I’m not normally a fan of Christmas pudding, it’s too rich and too dense and solid for my liking…and I don’t like Brandy butter to boot but, many years ago my sister-in-law introduced me to the pudding she makes each year and I became a convert.
Sometimes we get together and make the pudding, along with her children and mine, sometimes L makes it and sometimes I make it. This year, pudding making duties fell to me (actually it was more like I claimed them) and a week or so before Christmas day, I could be found chopping a mountain of dried fruits and nuts.
Not quite a mountain, but this isn’t even the half of it!
Honestly, if you do everything by hand, which we always do, it does take quite a while to get all the prep work done but this pudding is SO worth it and…more than that, it’s ridiculously easy and doesn’t need to be made ages in advance. In fact, it really doesn’t matter when you make the pudding because you simply freeze it, uncooked, and when you’re ready to use it, thaw it and then steam for 5 to 6 hours, depending on the size of the pudding.
The finished pudding, doused with a ladleful of brandy and set alight (we did manage, as usual, to set a few other things on fire too).
This pudding tastes ultra-rich, moist and decadent but at the same time, with all that fresh fruit and veg, it is light and manageable. Every mouthful is bursting with gorgeous flavour and texture.

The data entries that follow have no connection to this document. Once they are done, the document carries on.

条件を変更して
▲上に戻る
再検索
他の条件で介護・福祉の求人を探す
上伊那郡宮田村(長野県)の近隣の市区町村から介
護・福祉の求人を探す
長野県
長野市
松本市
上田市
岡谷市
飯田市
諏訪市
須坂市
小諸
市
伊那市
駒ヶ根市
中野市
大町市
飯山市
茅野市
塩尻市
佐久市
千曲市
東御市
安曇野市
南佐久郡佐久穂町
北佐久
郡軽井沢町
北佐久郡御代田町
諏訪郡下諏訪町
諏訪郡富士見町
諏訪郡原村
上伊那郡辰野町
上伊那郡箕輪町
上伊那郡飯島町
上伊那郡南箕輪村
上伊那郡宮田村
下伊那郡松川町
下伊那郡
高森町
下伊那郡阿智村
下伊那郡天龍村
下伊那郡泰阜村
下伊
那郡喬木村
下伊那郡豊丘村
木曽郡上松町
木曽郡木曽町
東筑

So, without further ado, here is L’s
Really, THIS is the ultimate Christmas pudding
Makes enough for 5 pints. I normally make two 2 pint and one 1 pint puddings but this year I made one 3 pint (to serve 12) and one 2 pint (to serve 4) both of which had enough for leftovers.
8oz dates (I suggest getting ones that have already been stoned) – chopped
8oz prunes (again, get ones that have been stoned) – chopped
8oz mixed soft brown sugar and white sugar
4oz blanched almonds – chopped
4oz suet (I always used vegetable suet and the pudding is none the worse for it)

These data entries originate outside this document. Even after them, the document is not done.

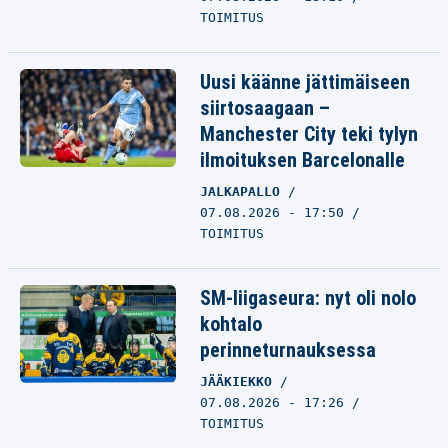
TOIMITUS
Uusi käänne jättimäiseen
siirtosaagaan –
Manchester City teki tylyn
ilmoituksen Barcelonalle
JALKAPALLO
07.08.2026 - 17:50
TOIMITUS
SM-liigaseura: nyt oli nolo
kohtalo
perinneturnauksessa
JÄÄKIEKKO
07.08.2026 - 17:26
TOIMITUS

8oz grated carrot (do use organic, if you can, as they really are so much more flavoursome)
7oz fresh breadcrumbs
5oz plain flour
¼ tsp mixed spice
½ tsp cinnamon
1/8 tsp nutmeg (freshly grated is best – even in this small quantity)
1 tsp baking powder
1 orange – grated rind and juice
2 apples – peeled and chopped
3 – 4 medium eggs
2 tbsp black treacle
1 tbsp golden syrup
¼ – ½ pt stout or milk (I use stout, bien sur)
3 tbsp good rum (or, a good slosh of the stuff)
Firstly, you will need a really big mixing bowl for this. I use a large cooking pot.
Secondly, prepare your pudding bowls by lining with lightly greased greaseproof paper.
Most of the necessary ingredients (please note, none of the bowls you see in these photos turned out to be big enough – dunno why I never remember this, and I did have to resort to the cooking pot)
Sift the flour, baking powder and spices
Gorgeous smells of Christmas
Rub in the butter until the mixture resembles fine breadcrumbs
Add the breadcrumbs and the suet
Add the sugar, carrots, dried fruit and nuts
Grate in the orange rind
Add the chopped apples
Break each egg separately, give a gentle whisk with a fork and add to the mixture
Add the treacle, syrup, orange juice, rum and stout or milk. Add enough of the stout/milk so that the mixture just drops off a wooden spoon.
Plop the mixture into your prepared bowls, hiding in a few cleaned and foil covered pound coins as you go, cover with greaseproof paper and foil or a lid, and freeze until ready to use.
Ta daaaa….a rather gros looking (and, at the moment, tasting) mixture
Make sure you leave enough time for the pudding to thaw (I’d leave it overnight) and steam for around 5/6 hours, depending on the size of pudding.
Serve however you wish, this year one of the puddings was served with Brandy butter and cream and the other was served with Rum butter. Nom nom nom, as they say.
The pudding can certainly be left in the freezer for a year or so but equally, you can make it and then cook and serve – there is absolutely no need to make ahead. Sorry Stir it up Sunday.